When it comes to preventable damage that can jeopardize your home, wood rot is definitely something for homeowners to keep an eye out for. In fact, according to Perma-Chink Systems, homeowners lose more of their houses due to wood rot than all other factors put together. Wood rot occurs when moisture, bare wood, and air combine to provide the perfect breeding ground for wood-destroying fungi. If left untreated, wood rot can actually spread over time and may lead to costly structural damage to your home, warns Houselogic.

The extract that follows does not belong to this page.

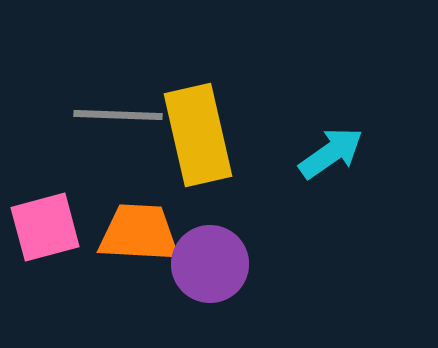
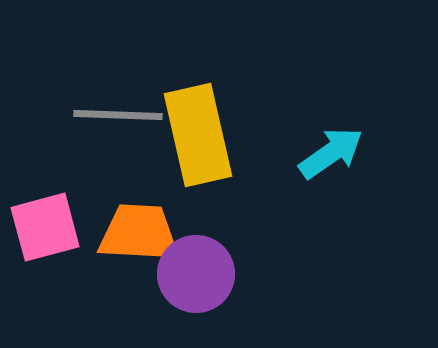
purple circle: moved 14 px left, 10 px down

Since fixing rotted wood can be expensive and labor-intensive work, preventing your home's wood from ever becoming rotted should always be your goal. As such, it's only natural that you pay special attention to wood that receives direct exposure to moisture. This can include wood siding, wood surfaces near windows, and wood fixtures near your sinks and bathtubs. Luckily, most of the ways to prevent wood rot are well within the capabilities of the average homeowner and require minimal DIY experience.

Look for signs of water damage

According to Houselogic, setting some time aside every year for a thorough home inspection can be a great way to find the problem spots that need to be addressed. For instance, if you see cracked caulking around your windows, bathroom fixtures, or exterior doors, you will want to take quick action to prevent moisture from getting inside. You'll also want to look carefully for any evidence of a roof leak or defective gutters since these issues can lead to extensive water damage that will threaten your home's wood foundation.

If your home has wooden siding, it's also important to walk around the perimeter and look for any compromised areas. According to American Way Exteriors, your wood siding should be sealed or painted regularly in order to prevent moisture from penetrating its protective barrier. Once water is able to find its way inside the boards, or even in between boards, your home's wood siding is at risk of experiencing wood rot.

Preventing wood rot

Once you've given your home a thorough inspection and everything is looking good, it's important to remember that there are still additional steps to help prevent wood rot. For instance, you might consider calling a professional if your outdoor decking, handrails, or window sills do not adequately shed water. According to The Craftsman Blog, outdoor surfaces that are not designed to shed water can be a case of wood rot waiting to happen. Additionally, you should countersink and plug any exposed screws and nails in your outdoor structures since these crevices can provide a perfect home base for wood-rotting fungi.

Although gutters tend to be unheralded when doing their job effectively, if they become clogged or leaky, your home can experience water damage incredibly quickly. As such, routinely cleaning your gutters is a great way to proactively prevent wood rot. You will also want to frequently check your gutters for leaks since these can quickly warp and rot the fascia board behind (per Houselogic).